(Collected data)
[Start of section]
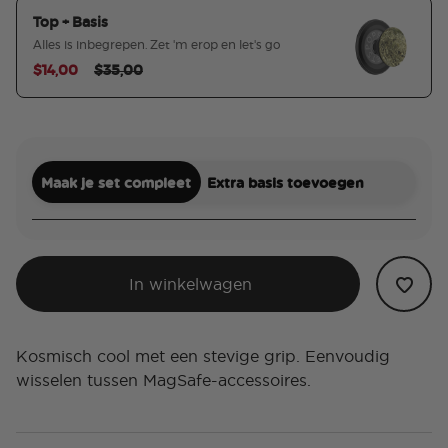
Top + Basis
Alles is inbegrepen. Zet 'm erop en let's go
Price reduced from
to
$14,00
$35,00
geselecteerd
Maak je set compleet
Extra basis toevoegen
In winkelwagen
Kosmisch cool met een stevige grip. Eenvoudig
wisselen tussen MagSafe-accessoires.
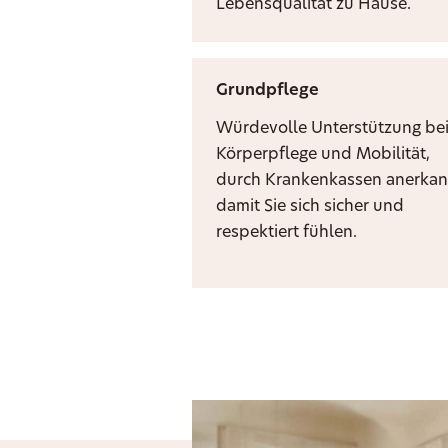
Lebensqualität zu Hause.
Grundpflege
Würdevolle Unterstützung be
Körperpflege und Mobilität,
durch Krankenkassen anerkan
damit Sie sich sicher und
respektiert fühlen.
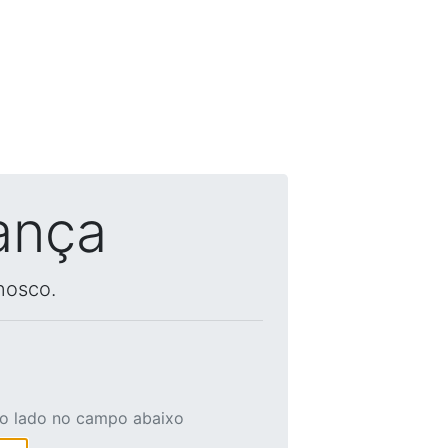
ança
nosco.
ao lado no campo abaixo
[End of section]
▶ [WHAT IS NEEDED] Each entry above needs to be restated without a single word changed; skip the images.

▶ [ANSWER SPACE]
Top + Basis
Alles is inbegrepen. Zet 'm erop en let's go
Price reduced from
to
$14,00
$35,00
geselecteerd
Maak je set compleet
Extra basis toevoegen
In winkelwagen
Kosmisch cool met een stevige grip. Eenvoudig
wisselen tussen MagSafe-accessoires.
Lebensqualität zu Hause.
Grundpflege
Würdevolle Unterstützung be
Körperpflege und Mobilität,
durch Krankenkassen anerkan
damit Sie sich sicher und
respektiert fühlen.
ança
nosco.
ao lado no campo abaixo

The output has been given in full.